As Diamondback Energy Inc. (FANG) dropped below its 50-day moving average, it finished giving back all its gains from its October 10th breakout. The failure was not based on any news about the company. Most likely it had more to do with oil prices faltering.

Whatever the cause, investors will have to look for new entry points for Diamondback Energy stock if they want to get back into it or add to current positions.

The chart shows a support level at approximately $88 per share. At this level, FANG has attempted to drop lower, but held on to form a very short base. Investors might want to watch to see if the stock hovers around this price level again.

Much stronger support appears around the $85 dollar mark. FANG has risen from this support level three times since last May. (See also: Buying the Diamondback Energy Breakout.)

Stocks don’t automatically bounce off support.

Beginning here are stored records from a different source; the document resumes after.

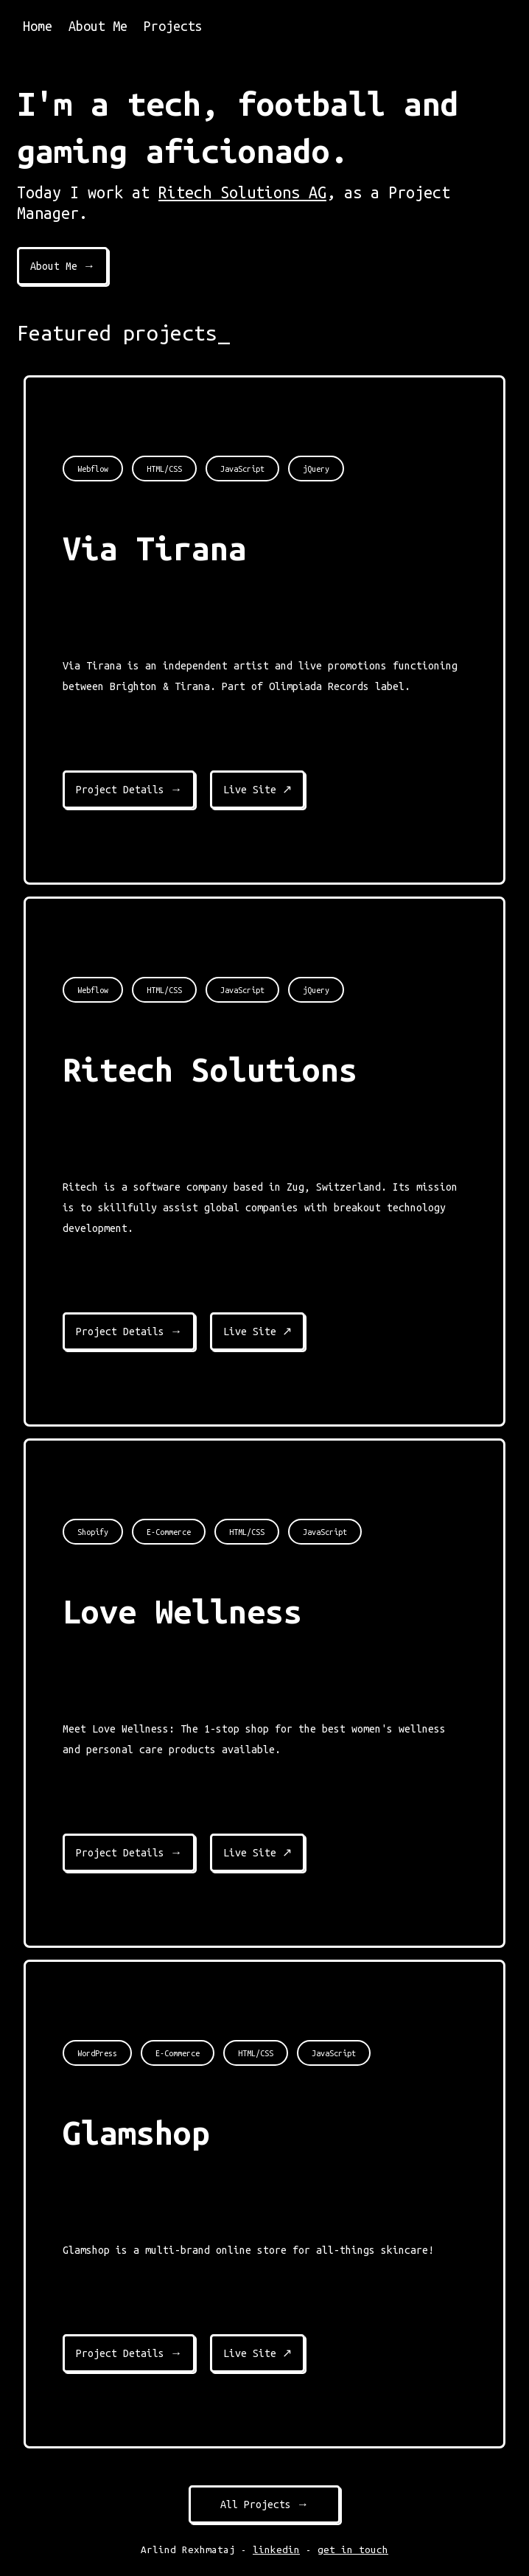 This screenshot has width=529, height=2576. What do you see at coordinates (264, 2504) in the screenshot?
I see `All Projects →` at bounding box center [264, 2504].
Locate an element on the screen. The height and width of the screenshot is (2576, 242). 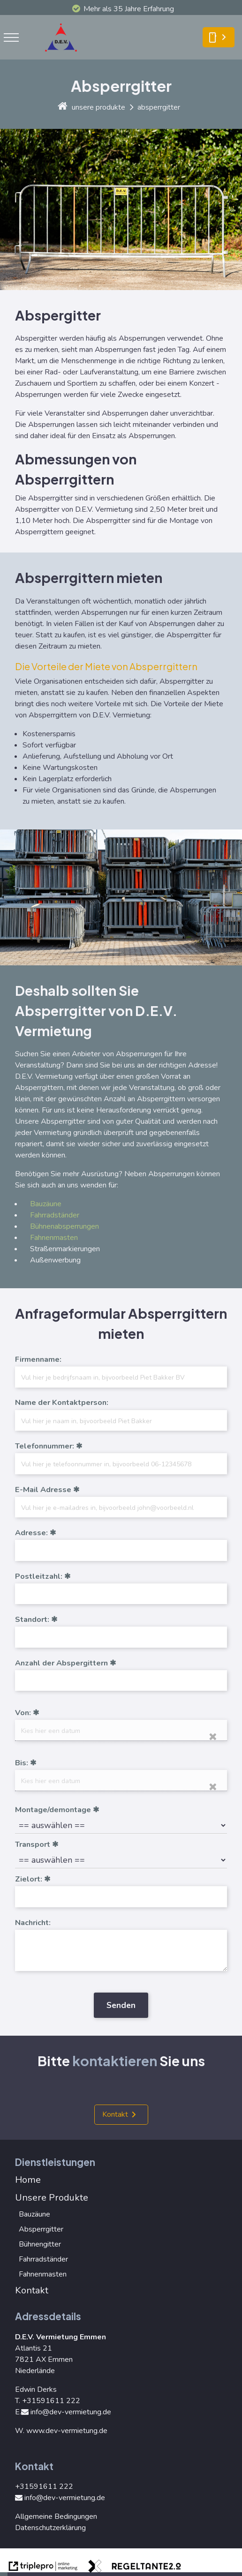 Home is located at coordinates (28, 2179).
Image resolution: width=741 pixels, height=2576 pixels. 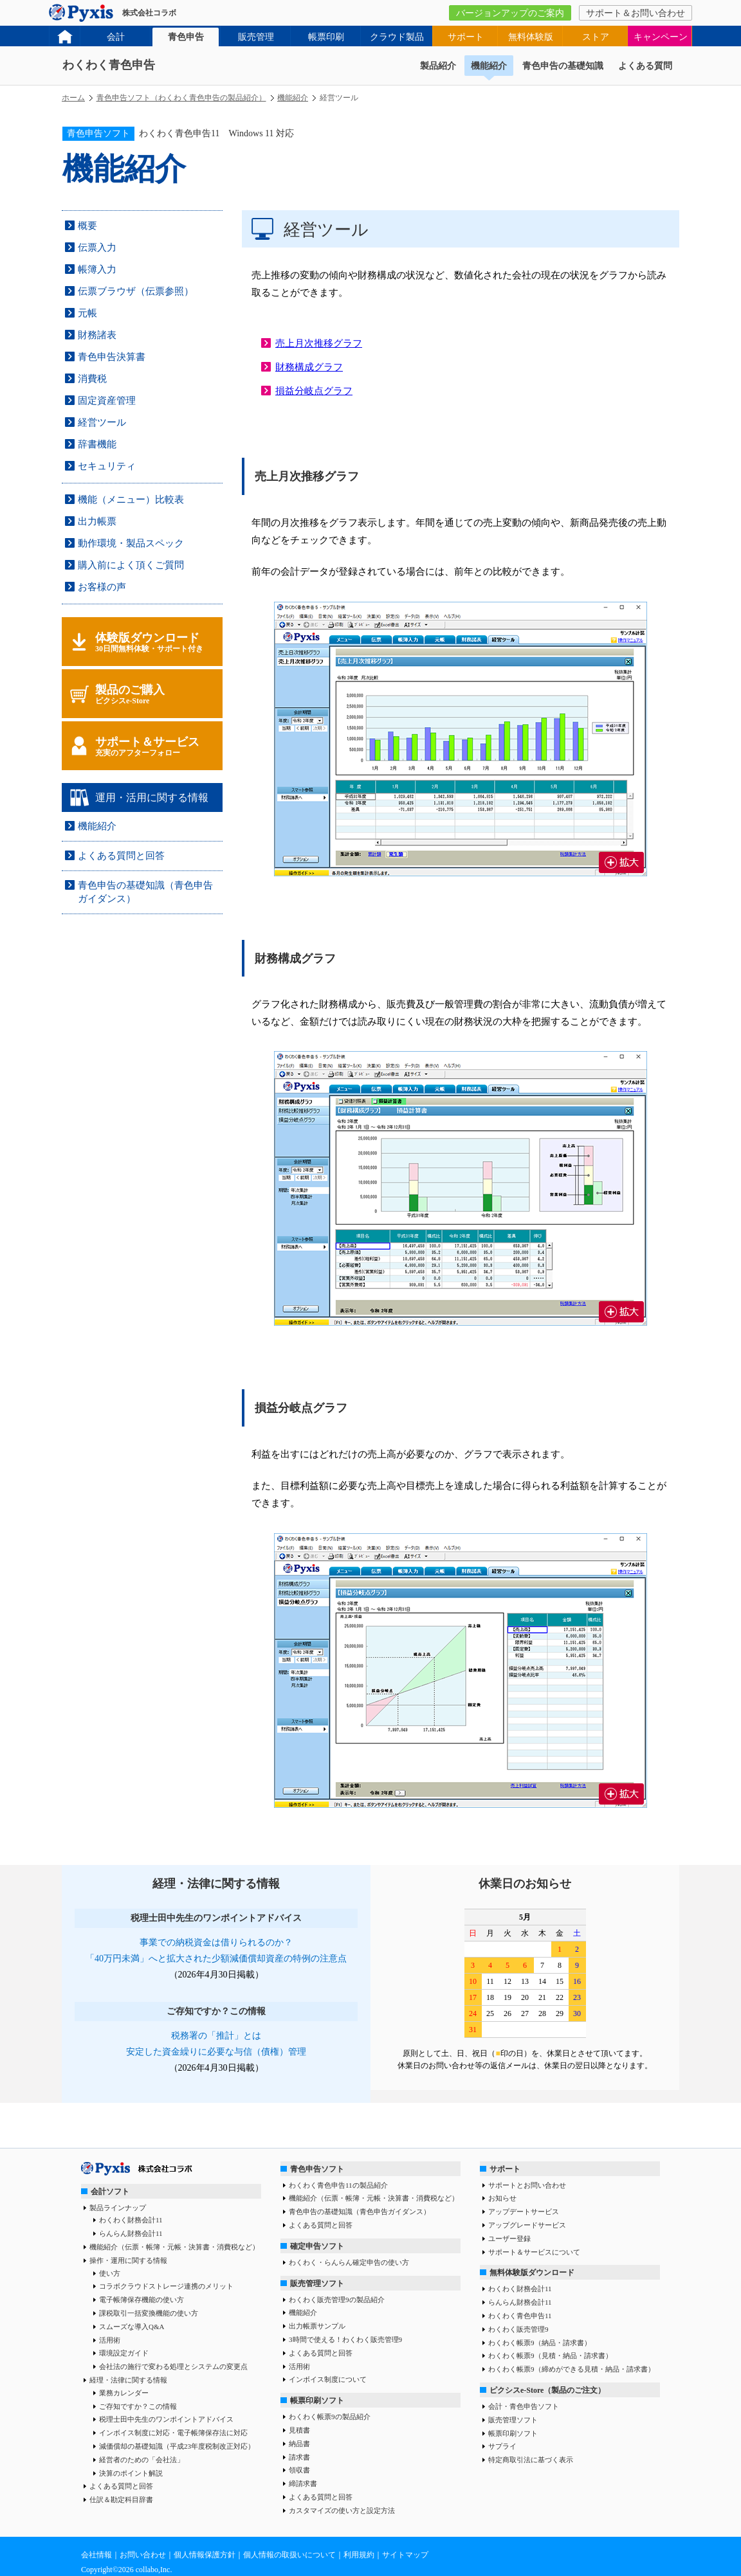 I want to click on よくある質問, so click(x=645, y=66). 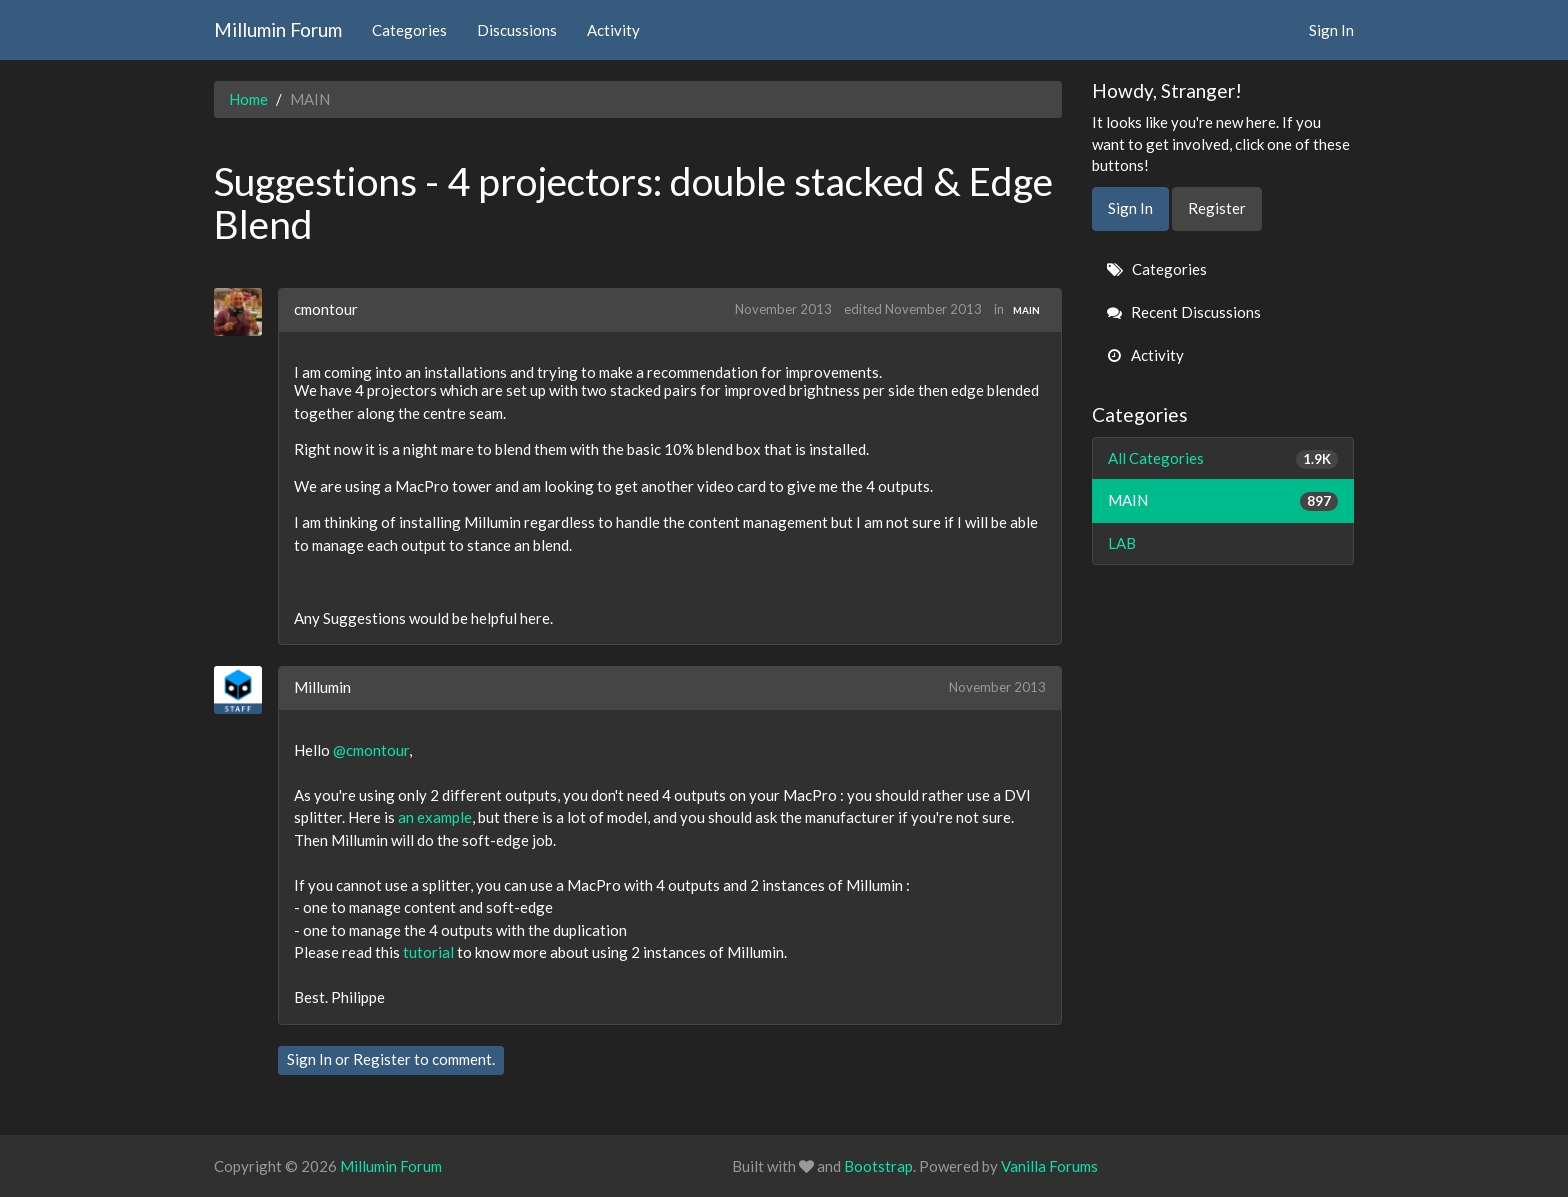 This screenshot has height=1197, width=1568. Describe the element at coordinates (435, 817) in the screenshot. I see `an example` at that location.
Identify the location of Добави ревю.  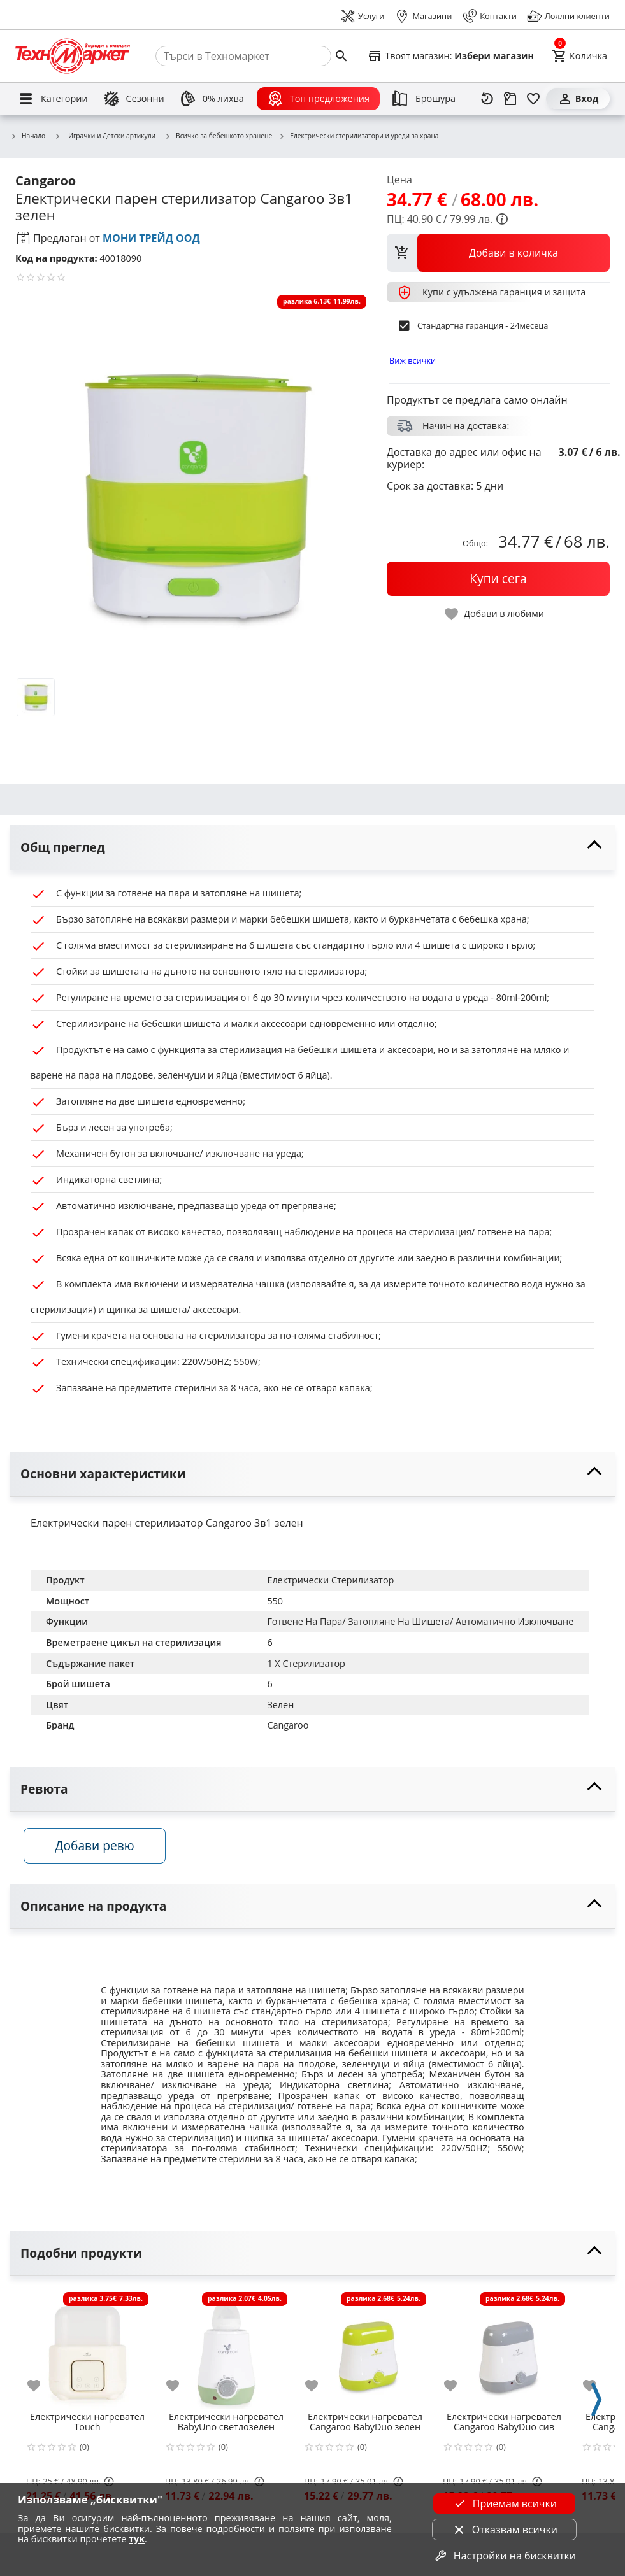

Investors would need to see other developments besides the chart action. Oil prices might rally, or the company could announce early financial gains from its recent commitment to increase capital spending (CAPEX). OPEC could finally agree on capping production to help burn off the oversupply of oil.

There is good reason not to be cavalier about these two support levels. If Diamondback Energy stock breaks through both of them, there is no support in sight. A free fall could follow. (See also: An Overlooked Play in Energy Stocks (ATW, FANG))

If and when FANG reaches support, cautious investors will look to see if the stock forms a base for at least six weeks to two months, then breaks upward on significant volume. Even with positive action such as this, investors may want to place a trailing stop order on any purchase to protect themselves from losses.

The energy sector is not a good place to buy and hold right now.